Questions have been raised about what the implications are for the SMSF should they either reduce the rent payable below current market rates, or even provide the tenant with a rent free period during the financial impact of the COVID-19 restrictions. Ordinarily, providing this kind of accommodation would be a breach of the Superannuation rules.

Guidance from the ATO is that they won’t be seeking to take action where a SMSF implements the reduced rent or rent waiver strategy during the 2019/20 and 2020/21 financial years. Obviously, it is incumbent on the SMSF trustees to make an appropriate assessment as to whether the reduction in warranted based on each individual set of circumstances.


In-House Asset Restrictions:

Generally, if a fund holds in-house assets that exceeded 5% of the asset value of the fund, this will constitute a breach of the superannuation rules.

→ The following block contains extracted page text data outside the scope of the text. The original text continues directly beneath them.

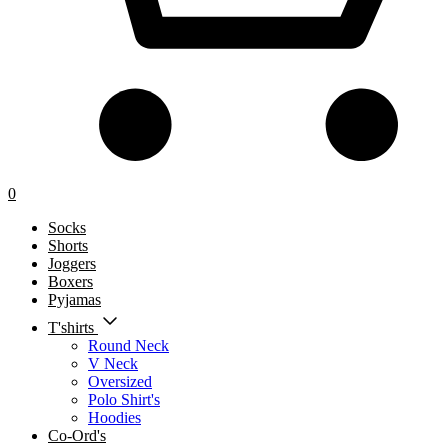
0
Socks
Shorts
Joggers
Boxers
Pyjamas
T'shirts
Round Neck
V Neck
Oversized
Polo Shirt's
Hoodies
Co-Ord's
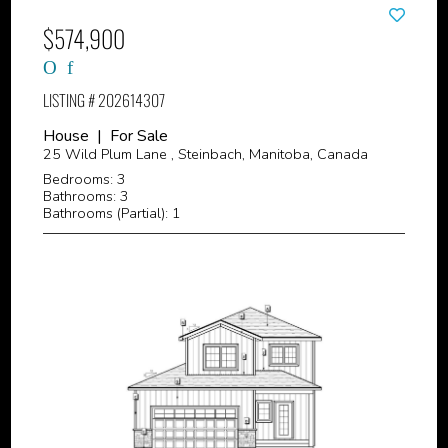
$574,900
LISTING # 202614307
House | For Sale
25 Wild Plum Lane , Steinbach, Manitoba, Canada
Bedrooms: 3
Bathrooms: 3
Bathrooms (Partial): 1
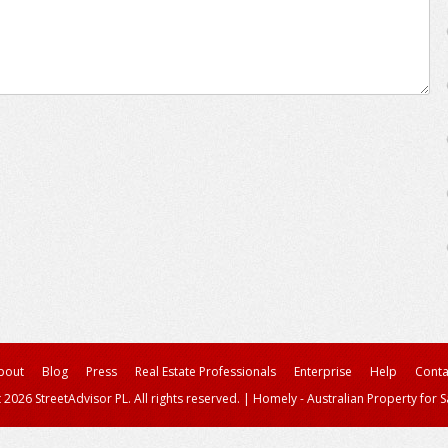
bout
Blog
Press
Real Estate Professionals
Enterprise
Help
Conta
 2026 StreetAdvisor PL. All rights reserved.
|
Homely - Australian Property for S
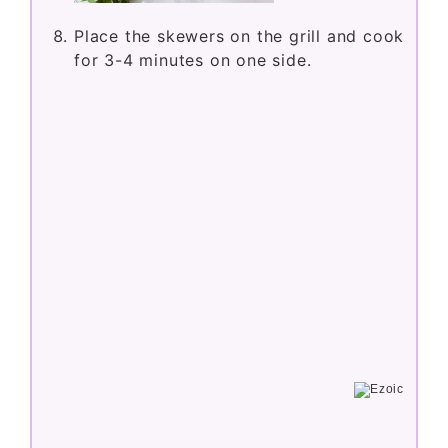
Place the skewers on the grill and cook
for 3-4 minutes on one side.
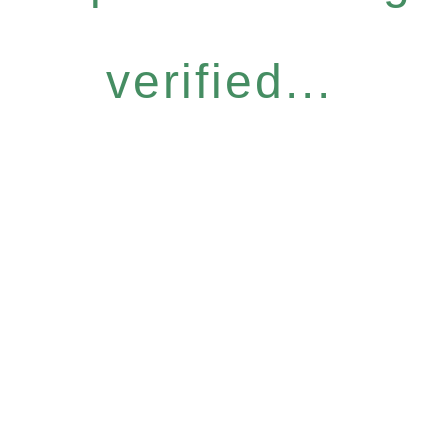
verified...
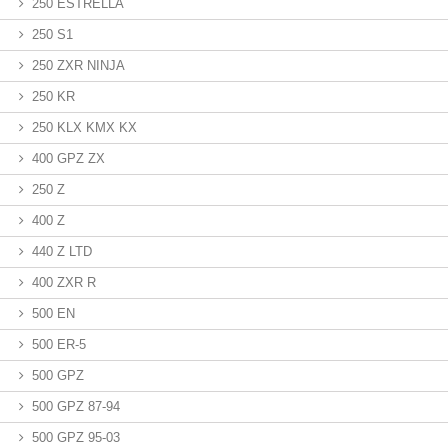
250 ESTRELLA
250 S1
250 ZXR NINJA
250 KR
250 KLX KMX KX
400 GPZ ZX
250 Z
400 Z
440 Z LTD
400 ZXR R
500 EN
500 ER-5
500 GPZ
500 GPZ 87-94
500 GPZ 95-03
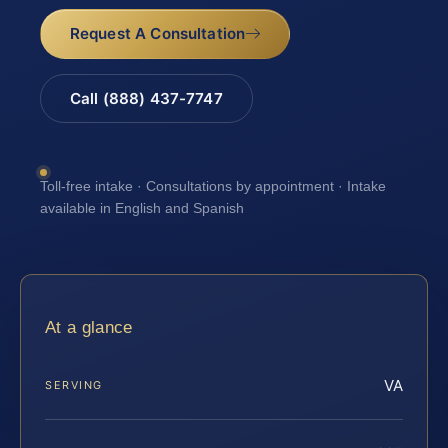
Request A Consultation
Call (888) 437-7747
Toll-free intake · Consultations by appointment · Intake
available in English and Spanish
At a glance
VA
SERVING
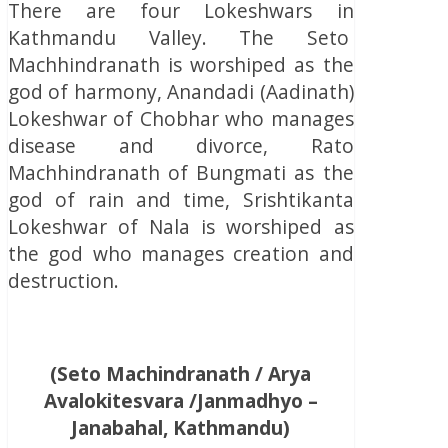
There are four Lokeshwars in
Kathmandu Valley. The Seto
Machhindranath is worshiped as the
god of harmony, Anandadi (Aadinath)
Lokeshwar of Chobhar who manages
disease and divorce, Rato
Machhindranath of Bungmati as the
god of rain and time, Srishtikanta
Lokeshwar of Nala is worshiped as
the god who manages creation and
destruction.
(Seto Machindranath / Arya
Avalokitesvara /Janmadhyo –
Janabahal, Kathmandu)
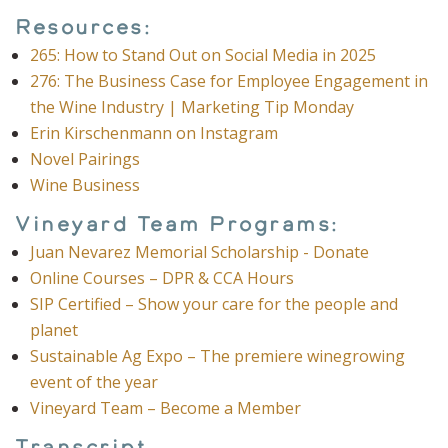
Resources:
265: How to Stand Out on Social Media in 2025
276: The Business Case for Employee Engagement in
the Wine Industry | Marketing Tip Monday
Erin Kirschenmann on Instagram
Novel Pairings
Wine Business
Vineyard Team Programs:
Juan Nevarez Memorial Scholarship - Donate
Online Courses – DPR & CCA Hours
SIP Certified – Show your care for the people and
planet
Sustainable Ag Expo – The premiere winegrowing
event of the year
Vineyard Team – Become a Member
Transcript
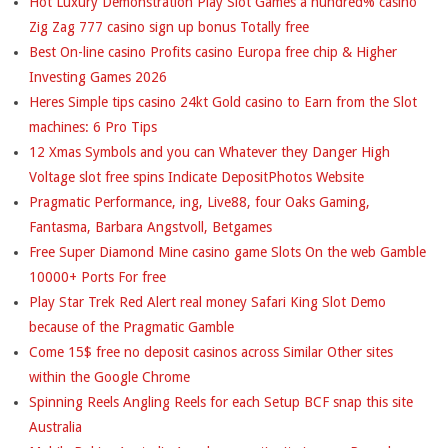
Hot Luxury Demonstration Play Slot Games a hundred% casino
Zig Zag 777 casino sign up bonus Totally free
Best On-line casino Profits casino Europa free chip & Higher
Investing Games 2026
Heres Simple tips casino 24kt Gold casino to Earn from the Slot
machines: 6 Pro Tips
12 Xmas Symbols and you can Whatever they Danger High
Voltage slot free spins Indicate DepositPhotos Website
Pragmatic Performance, ing, Live88, four Oaks Gaming,
Fantasma, Barbara Angstvoll, Betgames
Free Super Diamond Mine casino game Slots On the web Gamble
10000+ Ports For free
Play Star Trek Red Alert real money Safari King Slot Demo
because of the Pragmatic Gamble
Come 15$ free no deposit casinos across Similar Other sites
within the Google Chrome
Spinning Reels Angling Reels for each Setup BCF snap this site
Australia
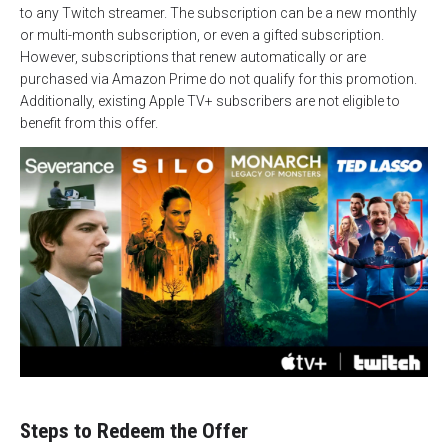
to any Twitch streamer. The subscription can be a new monthly
or multi-month subscription, or even a gifted subscription.
However, subscriptions that renew automatically or are
purchased via Amazon Prime do not qualify for this promotion.
Additionally, existing Apple TV+ subscribers are not eligible to
benefit from this offer.
Steps to Redeem the Offer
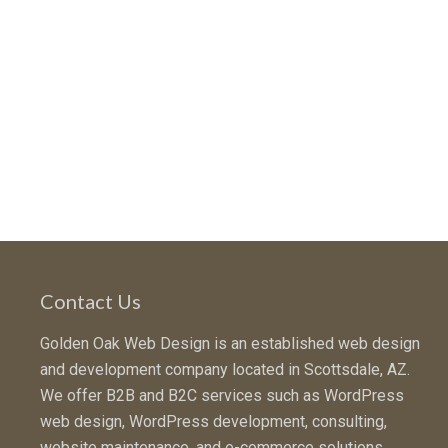
Contact Us
Golden Oak Web Design is an established web design
and development company located in Scottsdale, AZ.
We offer B2B and B2C services such as WordPress
web design, WordPress development, consulting,
website maintenance, and e-commerce solutions.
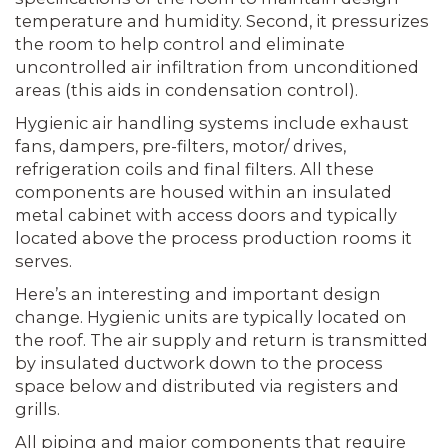
temperature and humidity. Second, it pressurizes
the room to help control and eliminate
uncontrolled air infiltration from unconditioned
areas (this aids in condensation control).
Hygienic air handling systems include exhaust
fans, dampers, pre-filters, motor/ drives,
refrigeration coils and final filters. All these
components are housed within an insulated
metal cabinet with access doors and typically
located above the process production rooms it
serves.
Here’s an interesting and important design
change. Hygienic units are typically located on
the roof. The air supply and return is transmitted
by insulated ductwork down to the process
space below and distributed via registers and
grills.
All piping and major components that require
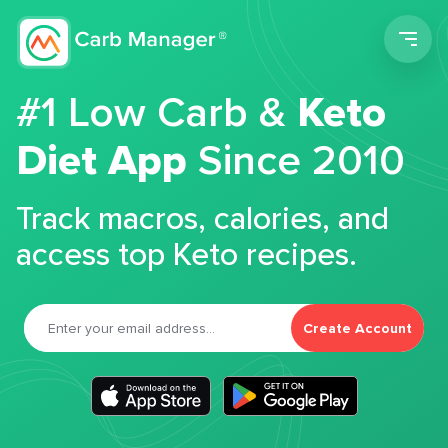
Men
#1 Low Carb &
Keto
Diet App
Since 2010
Track macros, calories, and
access top Keto recipes.
Create Account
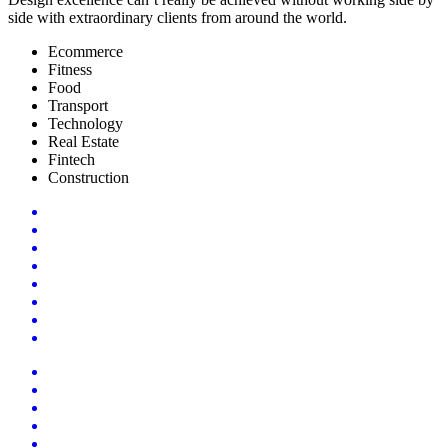
side with extraordinary clients from around the world.
Ecommerce
Fitness
Food
Transport
Technology
Real Estate
Fintech
Construction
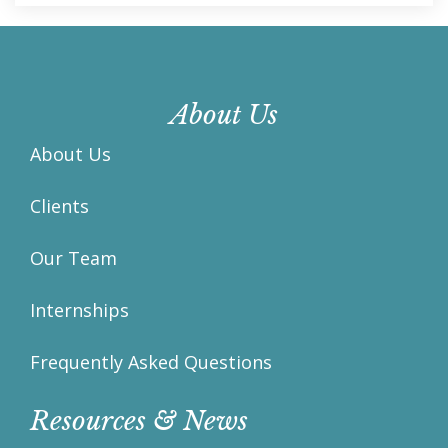
About Us
About Us
Clients
Our Team
Internships
Frequently Asked Questions
Resources & News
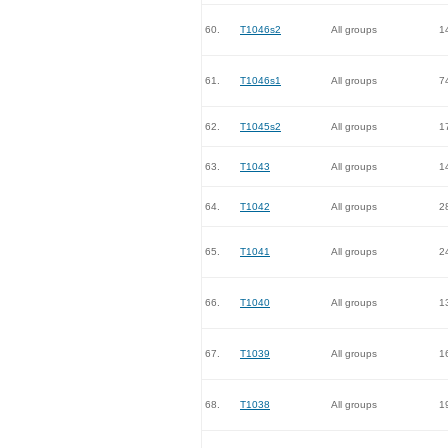
60.
T1046s2
All groups
1
61.
T1046s1
All groups
7
62.
T1045s2
All groups
1
63.
T1043
All groups
1
64.
T1042
All groups
2
65.
T1041
All groups
2
66.
T1040
All groups
1
67.
T1039
All groups
1
68.
T1038
All groups
1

For reference, an in-house asset includes:

  • an investment in a related party of the fund;
  • an investment in a related trust (exclusions apply for certain non-geared trusts that hold property and trusts that were established prior to 12 August 1999);
  • loans to related parties (excluding loans to members and relatives which are prohibited); and
  • assets subject to a lease, or lease arrangement to a related party, other than collectable and personal use assets as identified in the SIS Regulations.

The ATO have confirmed that if an SMSF has in-house assets that exceed the 5% valuation as at 30 June 2020, then the SMSF MUST still prepare a written plan to reduce the assets below 5% by way of disposal by the following 30 June. However, the ATO have indicated that they will not take compliance action if the plan was not implemented under the following circumstances:

  • Plan unable to be executed because the market had not recovered; or
  • Plan unnecessary to be implemented due to market recovery i.e. asset now below 5%.